The application of boundary layer climatology and urban wind power potential in smarter electricity networks

Smart electricity networks that address energy demand, efficiency and sustainability concerns are predicated on the ability to capture renewable energy in a controllable manner. Such networks will have a particular role in cities, where increasing demand is inevitable but this requires that primary (renewable) energy resources, including that of wind, is better understood. In this paper, the role of wind energy systems, as integral components of a smarter urban electricity network, is considered using a model of the urban wind resourcein Dublin, Ireland that is based on boundary layer theory and meteorological observations. This model is used in conjunction with an electricity network model to investigate the implications of wind energy contributions for the delivery of electricity.

The available wind resource in a city is estimated from wind observations at a conventional meteorological station located at Dublin Airport, outside the city. These observations are used to estimate the parameters of the logarithmic wind profile and establish a wind value at a height well above the roughness effects of the urban surface. This value is then employed to estimate wind speed within the inertial sub-layer of the urban boundary layer (UBL). The model is tested at two sites in Dublin: a suburban site with relatively low buildings and mature vegetation and a city centre site with taller buildings and little vegetation. At each site wind-speed and direction is recorded at a level that is approximately 1.5 times the average height of surrounding buildings using a three-dimensional sonic anemometer. The results indicate that in urban environments, there is a viable wind resource at heights 1.5-2 times the average building height and that estimates based on an understanding of the urban surface roughness can produce good estimates. This suggests that mapping the aerodynamic roughness of the city can provide insight into the potential wind resource across the urban area and the positioning of wind turbines to create a distributed generation (DG) system.
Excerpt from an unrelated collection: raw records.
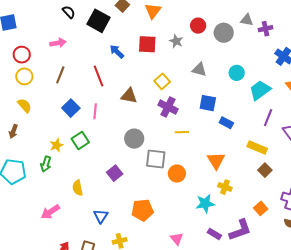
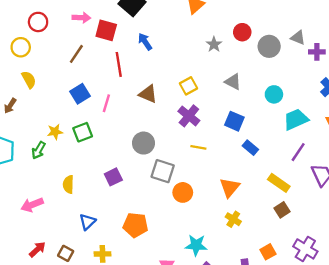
red square: (147, 44) -> (106, 30), moved
yellow circle: (24, 76) -> (21, 47), moved
cyan star: (205, 204) -> (196, 245), moved

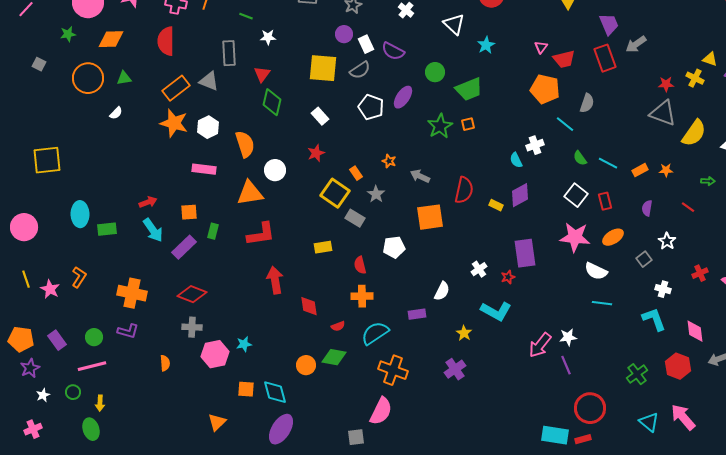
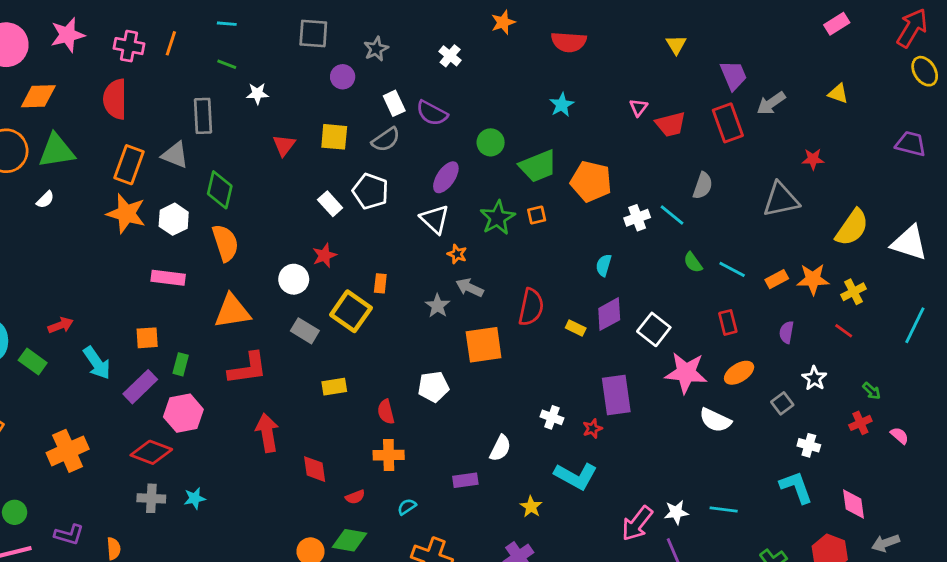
white triangle: (454, 24) -> (435, 219), moved
purple circle: (344, 34) -> (343, 77), moved
yellow triangle: (710, 59) -> (838, 94), moved
yellow square: (323, 68) -> (334, 137), size x0.7
red triangle: (262, 74) -> (284, 145), moved
green triangle: (124, 78) -> (56, 151), size x1.8
yellow cross: (695, 78) -> (853, 292), moved, turned 36
orange rectangle: (176, 88) -> (129, 165), turned -32
orange pentagon: (545, 89) -> (591, 181), moved
green diamond: (272, 102) -> (220, 190), moved
white pentagon: (371, 107) -> (370, 191), moved
gray triangle: (663, 113) -> (781, 200), moved, turned -32
white cross: (535, 145) -> (637, 218), moved
cyan semicircle: (516, 160) -> (604, 265), turned 42
orange star: (389, 161) -> (457, 254), moved
white circle: (275, 170) -> (294, 279), moved
orange star: (666, 170) -> (813, 279), size x1.6
orange rectangle: (356, 173) -> (380, 283), turned 40
green arrow: (708, 181) -> (872, 391), moved, turned 40
gray star: (376, 194) -> (437, 306), moved
white square: (576, 195) -> (654, 329), moved
red arrow: (148, 202) -> (61, 325), moved
gray rectangle: (355, 218) -> (305, 331), moved
green rectangle: (107, 229) -> (33, 362), turned 42
white cross: (479, 269) -> (552, 417), turned -35
orange cross: (132, 293) -> (68, 451), turned -36
cyan line: (602, 303) -> (724, 510), moved
purple L-shape: (128, 331) -> (69, 535), moved
cyan semicircle: (375, 333) -> (407, 507), size x0.5
cyan star: (244, 344) -> (195, 498), moved
pink hexagon: (215, 354) -> (183, 413), moved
Integrating a DG system into an electricity distribution network is not straightforward as it must account for bidirection power flow and variability in voltage. Bidirectional power flow and in particular reverse power flow from the DG has the effect of causing the network voltage to rise. To investigate the implications of such a system for consumers connected to a DG system, a typical mean year of the urban wind resource is used to model power flow for a section Dublin suburban electricity network. The results suggest significant amounts of electricity derived from wind energy can be accommodated. From a smart network perspective, this type of holistic analysis is required if wind energy is to contribute significantly to meeting energy demand.